### SOURCE DATA
--------------------

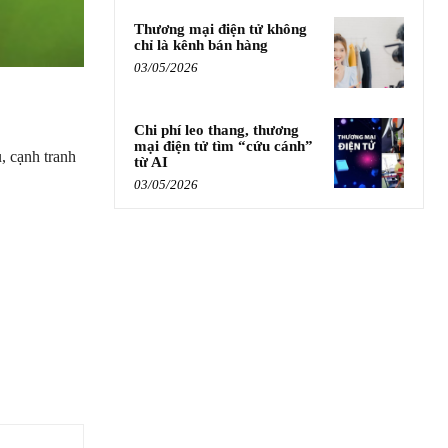
Thương mại điện tử không
chỉ là kênh bán hàng
03/05/2026
Chi phí leo thang, thương
mại điện tử tìm “cứu cánh”
, cạnh tranh
từ AI
03/05/2026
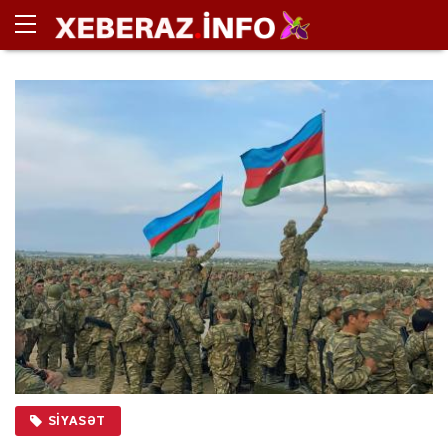
SIYASƏT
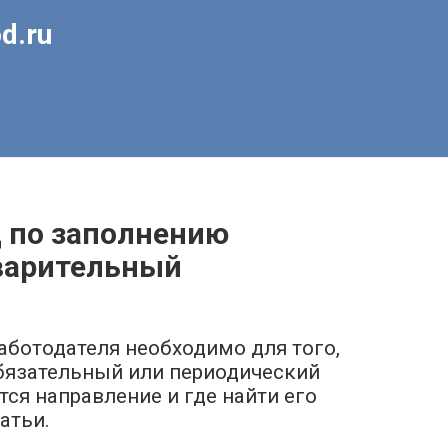
d.ru
ц по заполнению
варительный
аботодателя необходимо для того,
бязательный или периодический
тся направление и где найти его
атьи.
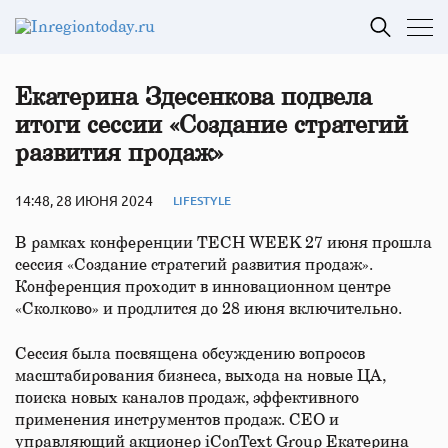
Екатерина Здесенкова подвела
итоги сессии «Создание стратегий
развития продаж»
14:48, 28 ИЮНЯ 2024
LIFESTYLE
В рамках конференции TECH WEEK 27 июня прошла
сессия «Создание стратегий развития продаж».
Конференция проходит в инновационном центре
«Сколково» и продлится до 28 июня включительно.
Сессия была посвящена обсуждению вопросов
масштабирования бизнеса, выхода на новые ЦА,
поиска новых каналов продаж, эффективного
применения инструментов продаж. CEO и
управляющий акционер iConText Group Екатерина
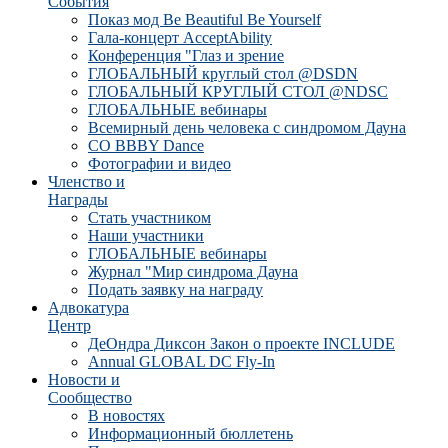
События
Показ мод Be Beautiful Be Yourself
Гала-концерт AcceptAbility
Конференция "Глаз и зрение
ГЛОБАЛЬНЫЙ круглый стол @DSDN
ГЛОБАЛЬНЫЙ КРУГЛЫЙ СТОЛ @NDSC
ГЛОБАЛЬНЫЕ вебинары
Всемирный день человека с синдромом Дауна
CO BBBY Dance
Фотографии и видео
Членство и
Награды
Стать участником
Наши участники
ГЛОБАЛЬНЫЕ вебинары
Журнал "Мир синдрома Дауна
Подать заявку на награду
Адвокатура
Центр
ДеОндра Диксон Закон о проекте INCLUDE
Annual GLOBAL DC Fly-In
Новости и
Сообщество
В новостях
Информационный бюллетень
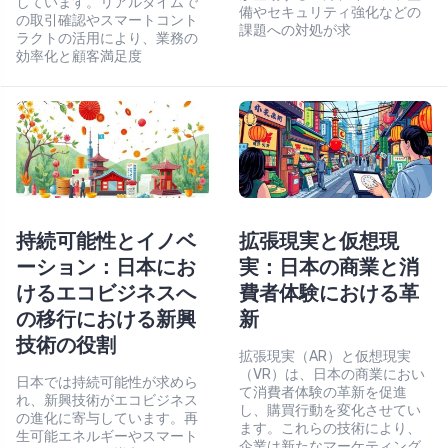
しています。リアルタイムで
備やセキュリティ強化などの
の取引確認やスマートコント
課題への対処が求
ラクトの活用により、業務の
効率化と顧客満足度
持続可能性とイノベ
拡張現実と仮想現
ーション：日本にお
実：日本の商業と消
けるエコビジネスへ
費者体験における革
の移行における新興
新
技術の役割
拡張現実（AR）と仮想現実
（VR）は、日本の商業におい
日本では持続可能性が求めら
て消費者体験の革新を促進
れ、新興技術がエコビジネス
し、購買行動を変化させてい
の進化に寄与しています。再
ます。これらの技術により、
生可能エネルギーやスマート
企業は新たなマーケティング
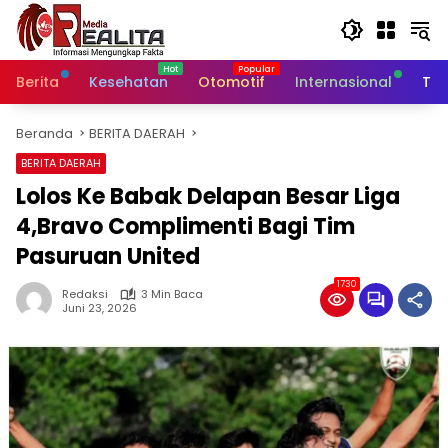
Langsung
ke
konten
Berita
Kesehatan
Otomotif
Internasional
Tek
Beranda
BERITA DAERAH
BERITA DAERAH
Lolos Ke Babak Delapan Besar Liga
4,Bravo Complimenti Bagi Tim
Pasuruan United
1730
Redaksi
3 Min Baca
Juni 23, 2026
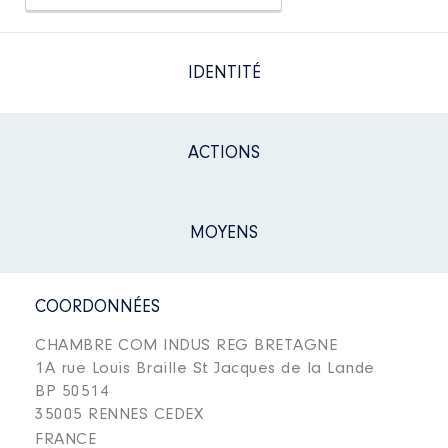
IDENTITÉ
ACTIONS
MOYENS
COORDONNÉES
CHAMBRE COM INDUS REG BRETAGNE
1A rue Louis Braille St Jacques de la Lande
BP 50514
35005 RENNES CEDEX
FRANCE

--------------------

### TASK TO COMPLETE
Where the line containing "備やセキュリティ強化などの" appears in the records above, begin copying and continue exactly through the last line, with nothing else; omit every picture.

### ANSWER TO THIS PROBLEM
備やセキュリティ強化などの
の取引確認やスマートコント
課題への対処が求
ラクトの活用により、業務の
効率化と顧客満足度
持続可能性とイノベ
拡張現実と仮想現
ーション：日本にお
実：日本の商業と消
けるエコビジネスへ
費者体験における革
の移行における新興
新
技術の役割
拡張現実（AR）と仮想現実
（VR）は、日本の商業におい
日本では持続可能性が求めら
て消費者体験の革新を促進
れ、新興技術がエコビジネス
し、購買行動を変化させてい
の進化に寄与しています。再
ます。これらの技術により、
生可能エネルギーやスマート
企業は新たなマーケティング
Langsung
ke
konten
Berita
Kesehatan
Otomotif
Internasional
Tek
Beranda
BERITA DAERAH
BERITA DAERAH
Lolos Ke Babak Delapan Besar Liga
4,Bravo Complimenti Bagi Tim
Pasuruan United
1730
Redaksi
3 Min Baca
Juni 23, 2026
IDENTITÉ
ACTIONS
MOYENS
COORDONNÉES
CHAMBRE COM INDUS REG BRETAGNE
1A rue Louis Braille St Jacques de la Lande
BP 50514
35005 RENNES CEDEX
FRANCE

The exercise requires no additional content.